Powerlessness/helplessness is the major issue for me. It’s like parts of myself, of my heart and my self were taken away from me for each of these situations. I have a hard time to heal and regain the peace I need, to let go of things I can’t control, to tame this part of my mind screaming “it’s unfair” again and again. It’s hard to believe in life again, to trust others again. But another part of me is also full of strong beliefs and hope. In the middle, depression is tackling me.
7. Finally, look back on the top ten activities depression keeps you from doing and answer the following:
a) What is it you believe that keeps you from doing those things?
- Anxiety/fears + cognitive distortions
- Lack of self-confidence
- Negativity/nostalgia/letting myself drowned sometimes
- Stepping out of my comfort zone
b) What are you afraid will happen if you actually do them?
It’s as difficult question. But I guess I’m afraid to actually feel okay, and to feel uncomfortable to be okay, to conclude that I don’t deserve this.
c) How do you connect with others? Do your reasons behind depression hinder those relationships? If so, why?
It affects my relationships because I don’t interact as much as I want (or should, depending on the context). It makes be a loner while I love both alone moments and socializing moments. Generally people understand that I am easily drained by interactions, so I reach out when I feel okay for that. Sometimes I don’t interact for a long time and it happened that people thought that I don’t care about them, which is not the case.

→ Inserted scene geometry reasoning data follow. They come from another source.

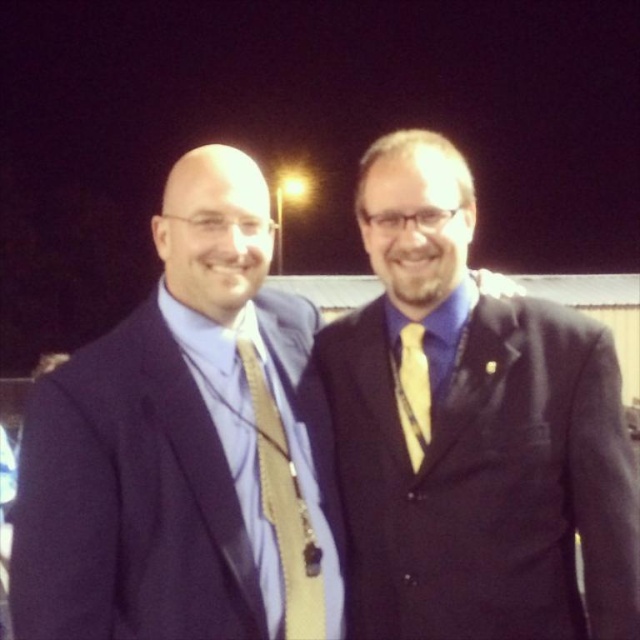 Question: Can you confirm if matte black suit at center is thinner than matte blue suit at left?

Choices:
 (A) yes
 (B) no

Answer: (A)

Question: Which object appears farthest from the camera in this image?

Choices:
 (A) matte blue suit at left
 (B) matte black suit at center

Answer: (B)

Question: Which is farther from the matte black suit at center?

Choices:
 (A) gold silk tie at center
 (B) yellow silk tie at right

Answer: (B)

Question: Is matte black suit at center below gold silk tie at center?

Choices:
 (A) no
 (B) yes

Answer: (A)

Question: Is matte black suit at center further to camera compared to yellow silk tie at right?

Choices:
 (A) no
 (B) yes

Answer: (A)

Question: Which of the following is the closest to the observer?

Choices:
 (A) (24, 460)
 (B) (420, 340)
 (C) (33, 426)

Answer: (A)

d) Try reaching out to someone you trust to share your reasons. That conversation around your depression can even be online. Then report here what people said. Was it similar to your experience?
My sister and I regularly have open-hearted conversations about our mental health, as we go through similar experiences and we tend to know each other as if we were twins. I didn’t reach out particularly for this exercise, but I know she is there for me and she understands without judging.